Jakiś czas temu nowa polska Ustawa o IPN spotkała się z ogromnym i raczej niechętnym zainteresowaniem mediów na całym świecie. Jaki był efekt końcowy? W mediach całego świata przestały ukazywać się bezczelne i kłamliwe „informacje“ o „polskich obozach zagłady“.

Więc ?

Jeśli ktoś gra w szachy to wie, że czasem warto poświęcić figurę, aby wygrać mecz.

Epizody to elementy, składające się na większą całość. Jak klasyczna układanka.

Abyśmy mieli pełny obraz nie można oczywiście pominąć naszych wschodnich sąsiadów.

Związek Białorusi i Rosji.
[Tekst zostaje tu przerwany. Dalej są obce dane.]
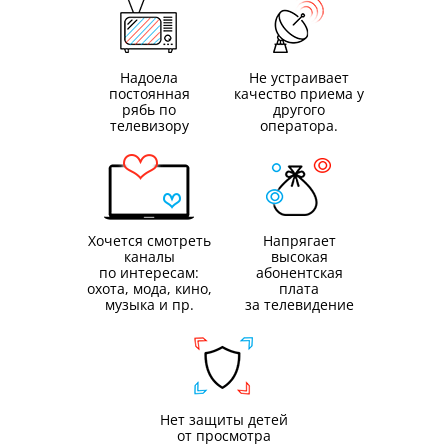
Надоела
Не устраивает
постоянная
качество приема у
рябь по
другого
телевизору
оператора.
Хочется смотреть
Напрягает
каналы
высокая
по интересам:
абонентская
охота, мода, кино,
плата
музыка и пр.
за телевидение
Нет защиты детей
от просмотра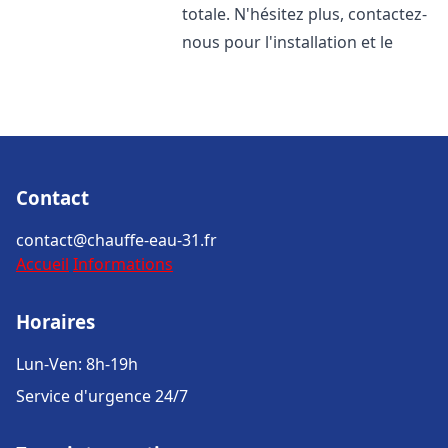
totale. N'hésitez plus, contactez-
nous pour l'installation et le
Contact
contact@chauffe-eau-31.fr
Accueil
Informations
Horaires
Lun-Ven: 8h-19h
Service d'urgence 24/7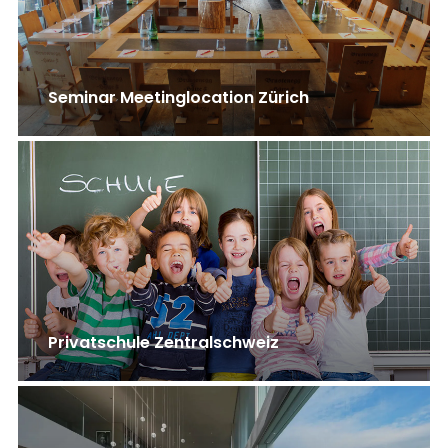
Seminar Meetinglocation Zürich
Privatschule Zentralschweiz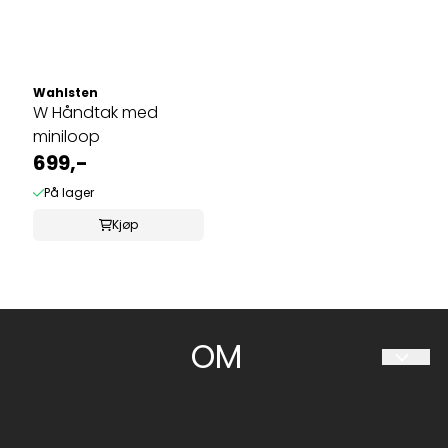
Wahlsten
W Håndtak med
miniloop
699,-
På lager
Kjøp
OM
HESTIIA SØRLANDET AS
Travparkveien 30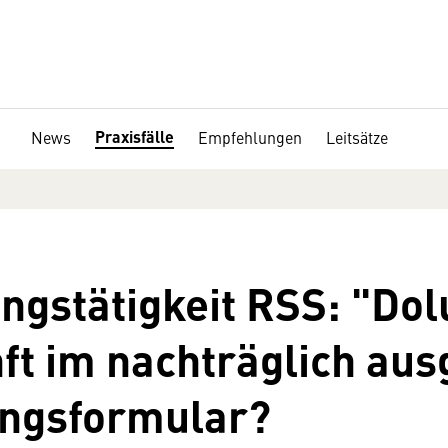
Praxisfälle
News
Empfehlungen
Leitsätze
ngstätigkeit RSS: "Dol
ft im nachträglich aus
ngsformular?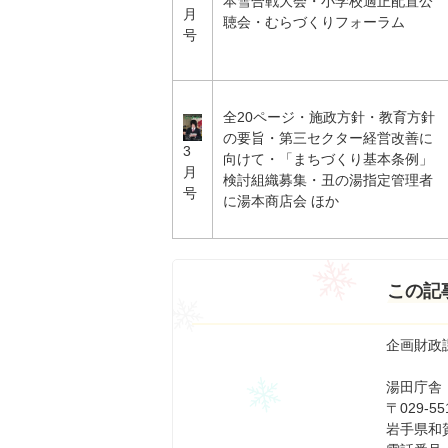
本雪合戦大会・小学校適正配置公
月
聴会・むらづくりフォーラム
号
全20ページ・施政方針・教育方針
の要旨・第三セクター経営改善に
3
向けて・「まちづくり基本条例」
月
検討組織募集・丑の湯指定管理者
号
に湯本商店会 ほか
この記
企画財政
湯田庁舎
〒029-55
岩手県和賀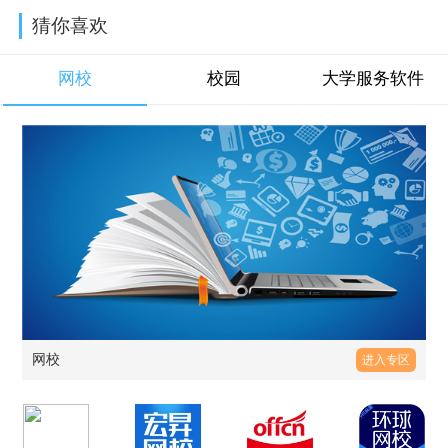
猜你喜欢
网校
校园
大学服务软件
网校
进入专区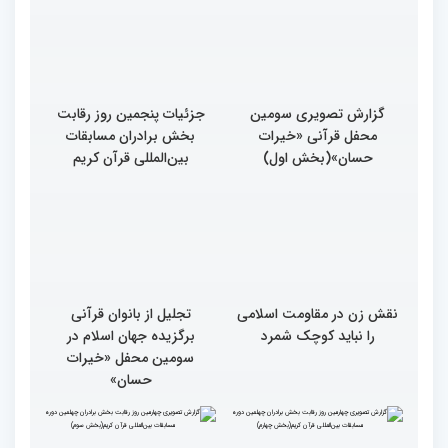
گزارش تصویری سومین
جزئیات پنجمین روز رقابت
محفل قرآنی «خیرات
بخش برادران مسابقات
حسان»(بخش اول)
بین‌المللی قرآن کریم
نقش زن در مقاومت اسلامی
تجلیل از بانوان قرآنی
را نباید کوچک شمرد
برگزیده جهان اسلام در
سومین محفل «خیرات
حسان»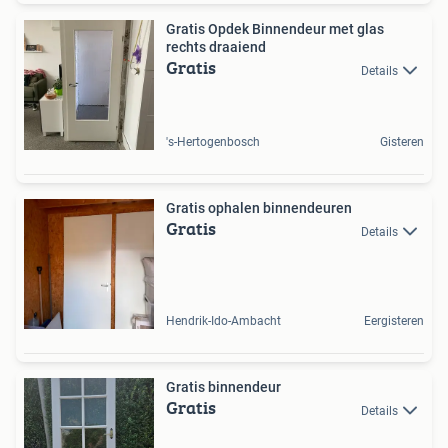
Gratis Opdek Binnendeur met glas
rechts draaiend
Gratis
Details
's-Hertogenbosch
Gisteren
Gratis ophalen binnendeuren
Gratis
Details
Hendrik-Ido-Ambacht
Eergisteren
Gratis binnendeur
Gratis
Details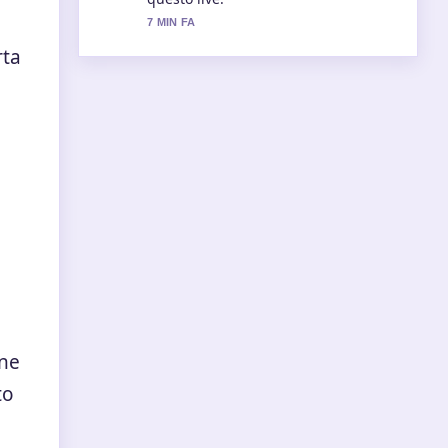
9 MIN FA
rta
one
to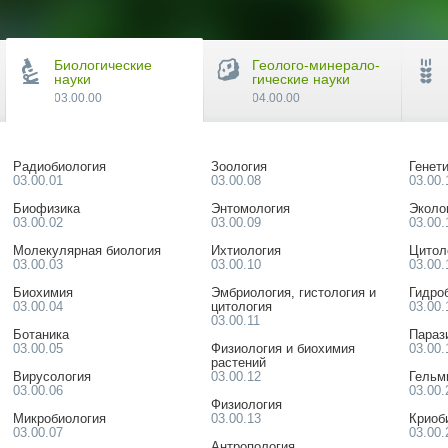
Биологические
Геолого-минерало-
науки
гические науки
03.00.00
04.00.00
Радиобиология
Зоология
Генет
03.00.01
03.00.08
03.00.
Биофизика
Энтомология
Эколо
03.00.02
03.00.09
03.00.
Молекулярная биология
Ихтиология
Цитол
03.00.03
03.00.10
03.00.
Биохимия
Эмбриология, гистология и
Гидро
03.00.04
цитология
03.00.
03.00.11
Ботаника
Параз
03.00.05
Физиология и биохимия
03.00.
растений
Вирусология
03.00.12
Гельм
03.00.06
03.00.
Физиология
Микробиология
03.00.13
Криоб
03.00.07
03.00.
Антропология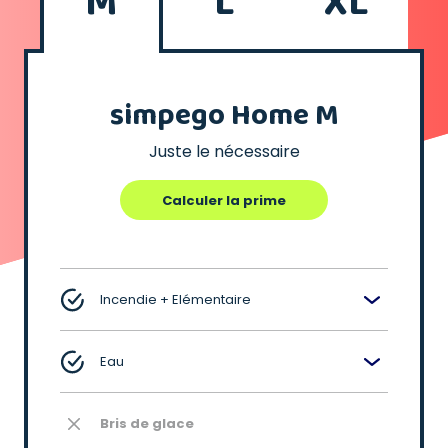
M
L
XL
simpego Home M
Juste le nécessaire
Calculer la prime
Incendie + Elémentaire
Eau
Bris de glace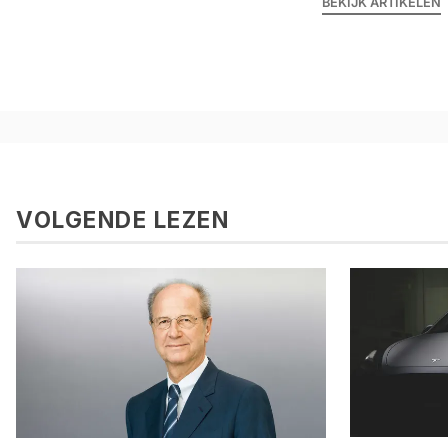
BEKIJK ARTIKELEN
VOLGENDE LEZEN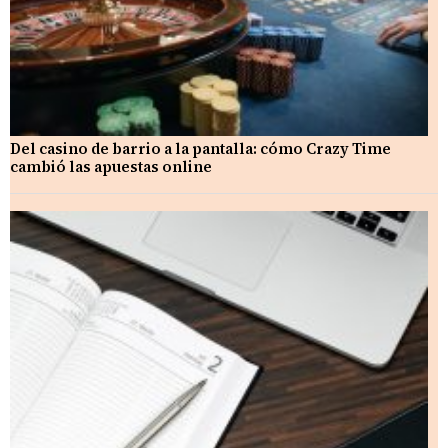
Del casino de barrio a la pantalla: cómo Crazy Time
cambió las apuestas online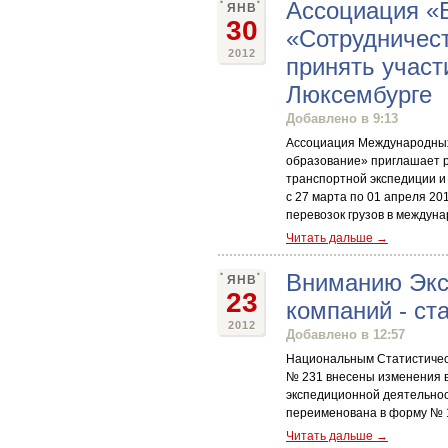
Ассоциация «
ЯНВ
30
«Сотрудничест
2012
принять участ
Люксембурге
Добавлено в 9:13
Ассоциация Международных
образование» приглашает р
транспортной экспедиции и
с 27 марта по 01 апреля 20
перевозок грузов в междун
Читать дальше →
Вниманию Экс
ЯНВ
23
компаний - ст
2012
Добавлено в 12:57
Национальным Статистическ
№ 231 внесены изменения в
экспедиционной деятельнос
переименована в форму № 1
Читать дальше →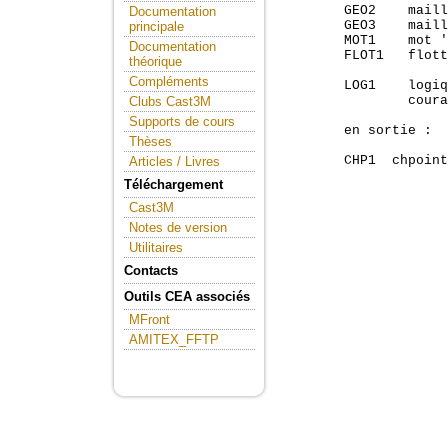
        GEO2    maill
Documentation
        GEO3    maill
principale
        MOT1    mot '
Documentation
        FLOT1   flott
théorique
                     
Compléments
        LOG1    logiq
                coura
Clubs Cast3M
Supports de cours
        en sortie :

Thèses
        CHP1  chpoint
Articles / Livres
Téléchargement
Cast3M
Notes de version
Utilitaires
Contacts
Outils CEA associés
MFront
AMITEX_FFTP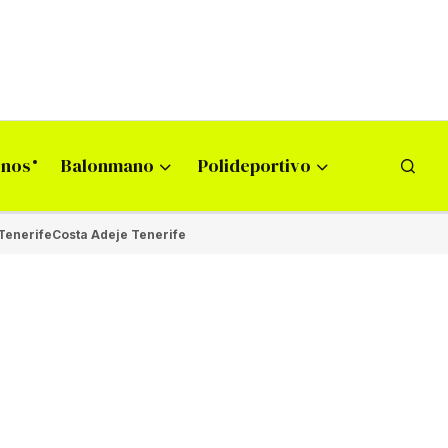
onos
Balonmano
Polideportivo
Tenerife
Costa Adeje Tenerife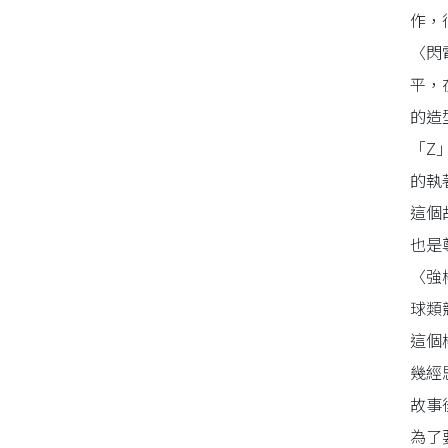
作，
〈閃
平，
的造
「Z
的執
這個
也是
〈強
球類
這個
幾經
故事
為了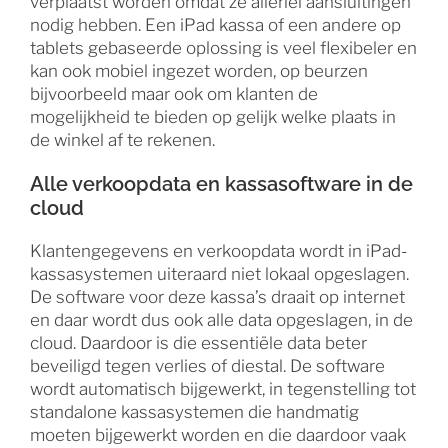
verplaatst worden omdat ze allerlei aansluitingen
nodig hebben. Een iPad kassa of een andere op
tablets gebaseerde oplossing is veel flexibeler en
kan ook mobiel ingezet worden, op beurzen
bijvoorbeeld maar ook om klanten de
mogelijkheid te bieden op gelijk welke plaats in
de winkel af te rekenen.
Alle verkoopdata en kassasoftware in de
cloud
Klantengegevens en verkoopdata wordt in iPad-
kassasystemen uiteraard niet lokaal opgeslagen.
De software voor deze kassa’s draait op internet
en daar wordt dus ook alle data opgeslagen, in de
cloud. Daardoor is die essentiële data beter
beveiligd tegen verlies of diestal. De software
wordt automatisch bijgewerkt, in tegenstelling tot
standalone kassasystemen die handmatig
moeten bijgewerkt worden en die daardoor vaak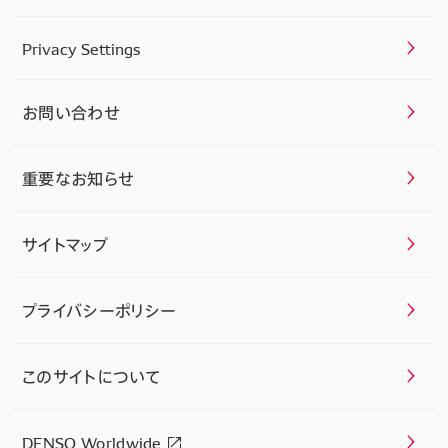
Privacy Settings
お問い合わせ
重要なお知らせ
サイトマップ
プライバシーポリシー
このサイトについて
DENSO Worldwide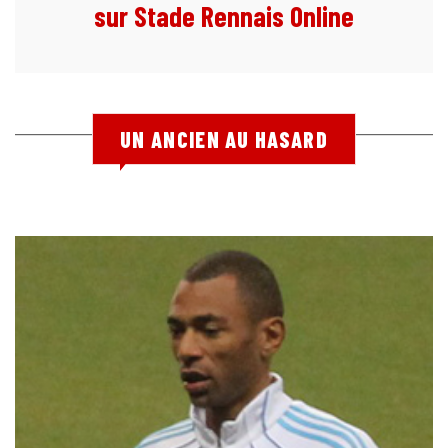
sur Stade Rennais Online
UN ANCIEN AU HASARD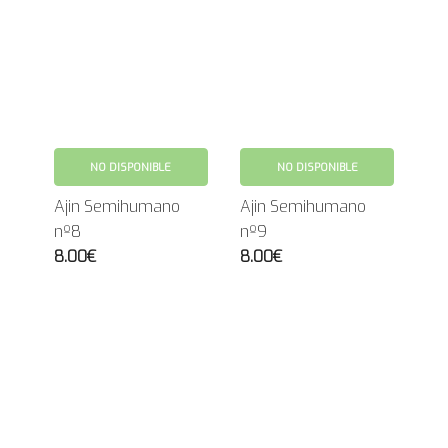
NO DISPONIBLE
NO DISPONIBLE
Ajin Semihumano
Ajin Semihumano
nº8
nº9
8.00€
8.00€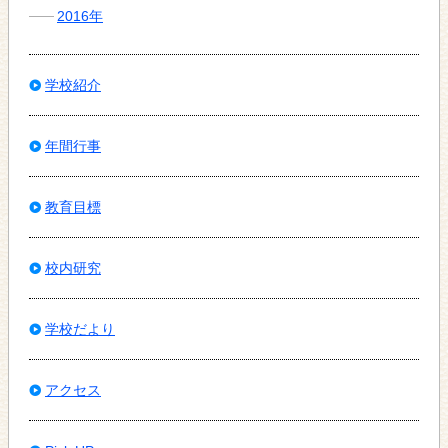
2016年
学校紹介
年間行事
教育目標
校内研究
学校だより
アクセス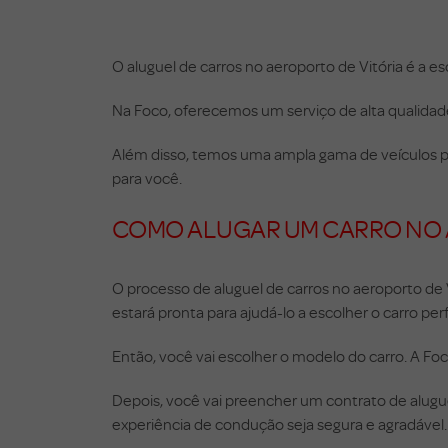
O aluguel de carros no aeroporto de Vitória é a e
Na Foco, oferecemos um serviço de alta qualida
Além disso, temos uma ampla gama de veículos par
para você.
COMO ALUGAR UM CARRO NO A
O processo de aluguel de carros no aeroporto de 
estará pronta para ajudá-lo a escolher o carro per
Então, você vai escolher o modelo do carro. A F
Depois, você vai preencher um contrato de aluguel r
experiência de condução seja segura e agradável.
Skrót ZBiR. Nic dodać, nic ująć. Sami to wymyślili i przynajmniej raz, dobrowolnie powiedzieli prawdę.

Wobec Ukrainy jesteśmy zbyt naiwni. Mamy w rękach dużo więcej atutów. Powinniśmy wymagać więcej, jak to w biznesie.

Zbliża się rocznica naszego Święta Odzyskania Niepodległości. Mamy prawo, nawet obowiązek,  cieszyć się tym osiągnięciem. Nie trzeba geniuszu Einsteina, aby domyślić się, że nasi wrogowie przygotowują prowokacje. W normalnych czasach byłoby to ok. 100 000 uczestników. Teraz trudno  określić ich liczbę, niemniej wśród nich prawdopodobnie znajdzie się grupka 20 – 30 szt. dobrze opłaconych najemników. W pobliżu kamer TVN (to może skrót od Telewizja Niemiecka? – takie luźne skojarzenie) i np. ZDF wyciągną spod kurtek i rozwiną transparenty z hasłami antysemickimi i antylgbt. Co z tego, że będzie ich mało, w świat „na gorąco“ pokazany zostanie „nasz“ „nacjonalizm“ i „brak tolerancji“.

Mam nadzieję, że Organizatorzy i wszelkie służby  również  biorą to pod uwagę.

Na koniec coś pozytywnego. Mamy ekipę rządzącą kompetentną i dobrze dbającą o nasze interesy. Być może czasem są zbyt łagodni. Nie są idealni, ale lepszych, przynajmniej na razie, nie ma.

Nie należę do żadnej organizacji. Jestem z natury indywidualistą.